SOURCE MATERIAL:
------------------------------------------------------------------------
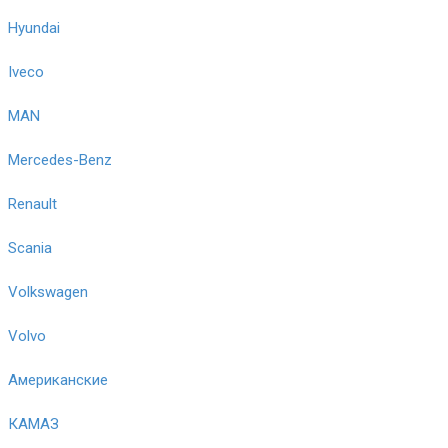
Hyundai
Iveco
MAN
Mercedes-Benz
Renault
Scania
Volkswagen
Volvo
Американские
КАМАЗ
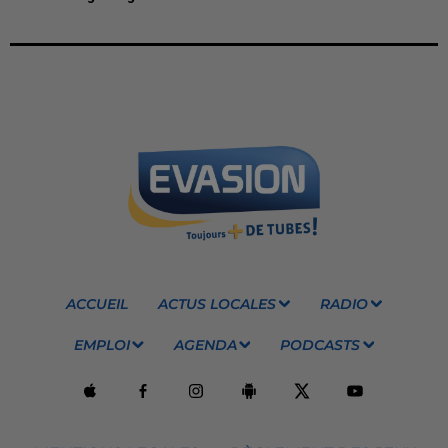
ACCUEIL
ACTUS LOCALES
RADIO
EMPLOI
AGENDA
PODCASTS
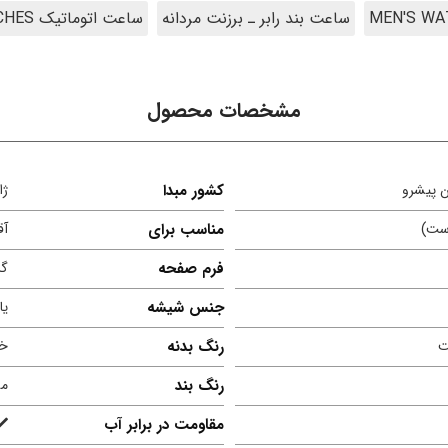
ساعت بند رابر ـ برزنت مردانه
ساعت اتوماتیک AUTOMATIC WATCHES
مشخصات محصول
کشور مبدا
ژا
ست)
مناسب برای
آق
فرم صفحه
گر
جنس شیشه
یا
ت
رنگ بدنه
خا
رنگ بند
م
مقاومت در برابر آب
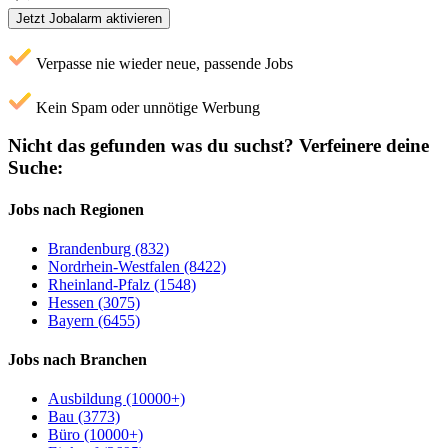
Jetzt Jobalarm aktivieren
Verpasse nie wieder neue, passende Jobs
Kein Spam oder unnötige Werbung
Nicht das gefunden was du suchst?
Verfeinere deine
Suche:
Jobs nach Regionen
Brandenburg (832)
Nordrhein-Westfalen (8422)
Rheinland-Pfalz (1548)
Hessen (3075)
Bayern (6455)
Jobs nach Branchen
Ausbildung (10000+)
Bau (3773)
Büro (10000+)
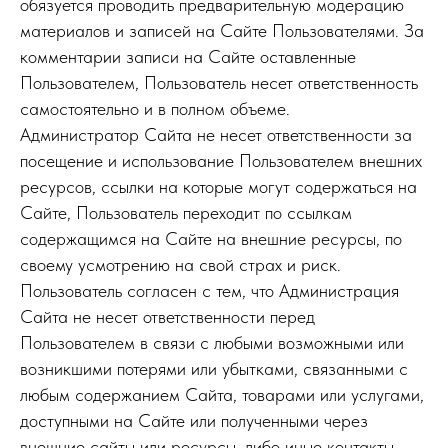
обязуется проводить предварительную модерацию
материалов и записей на Сайте Пользователями. За
комментарии записи на Сайте оставленные
Пользователем, Пользователь несет ответственность
самостоятельно и в полном объеме.
Администратор Сайта не несет ответственности за
посещение и использование Пользователем внешних
ресурсов, ссылки на которые могут содержаться на
Сайте, Пользователь переходит по ссылкам
содержащимся на Сайте на внешние ресурсы, по
своему усмотрению на свой страх и риск.
Пользователь согласен с тем, что Администрация
Сайта не несет ответственности перед
Пользователем в связи с любыми возможными или
возникшими потерями или убытками, связанными с
любым содержанием Сайта, товарами или услугами,
доступными на Сайте или полученными через
внешние сайты или ресурсы, либо иные контакты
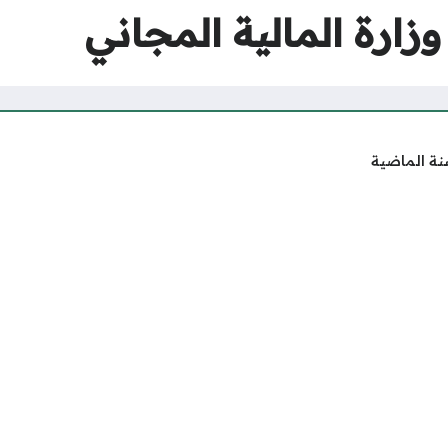
زارة المالية المجاني
نة الماضية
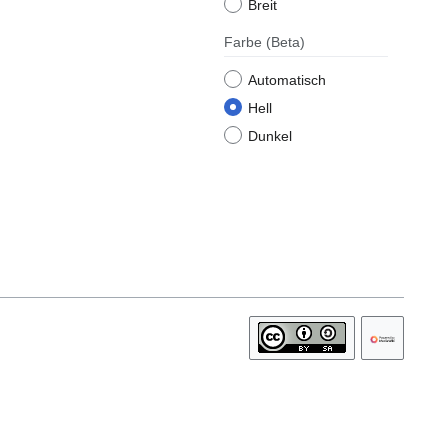
Breit
Farbe
(Beta)
Automatisch
Hell
Dunkel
------------------------------------------------------------------------
TASK GOAL: The data must come back word for word, with every picture removed.

ANSWER SPACE:
Hyundai
Iveco
MAN
Mercedes-Benz
Renault
Scania
Volkswagen
Volvo
Американские
КАМАЗ
ACCUEIL
ACTUS LOCALES
RADIO
EMPLOI
AGENDA
PODCASTS
ساعت بند رابر ـ برزنت مردانه
ساعت اتوماتیک AUTOMATIC WATCHES
مشخصات محصول
کشور مبدا
ژا
ست)
مناسب برای
آق
فرم صفحه
گر
جنس شیشه
یا
ت
رنگ بدنه
خا
رنگ بند
م
مقاومت در برابر آب
Jetzt Jobalarm aktivieren
Verpasse nie wieder neue, passende Jobs
Kein Spam oder unnötige Werbung
Nicht das gefunden was du suchst?
Verfeinere deine
Suche:
Jobs nach Regionen
Brandenburg (832)
Nordrhein-Westfalen (8422)
Rheinland-Pfalz (1548)
Hessen (3075)
Bayern (6455)
Jobs nach Branchen
Ausbildung (10000+)
Bau (3773)
Büro (10000+)
обязуется проводить предварительную модерацию
материалов и записей на Сайте Пользователями. За
комментарии записи на Сайте оставленные
Пользователем, Пользователь несет ответственность
самостоятельно и в полном объеме.
Администратор Сайта не несет ответственности за
посещение и использование Пользователем внешних
ресурсов, ссылки на которые могут содержаться на
Сайте, Пользователь переходит по ссылкам
содержащимся на Сайте на внешние ресурсы, по
своему усмотрению на свой страх и риск.
Пользователь согласен с тем, что Администрация
Сайта не несет ответственности перед
Пользователем в связи с любыми возможными или
возникшими потерями или убытками, связанными с
любым содержанием Сайта, товарами или услугами,
доступными на Сайте или полученными через
внешние сайты или ресурсы, либо иные контакты
زارة المالية المجاني
نة الماضية
Breit
Farbe
(Beta)
Automatisch
Hell
Dunkel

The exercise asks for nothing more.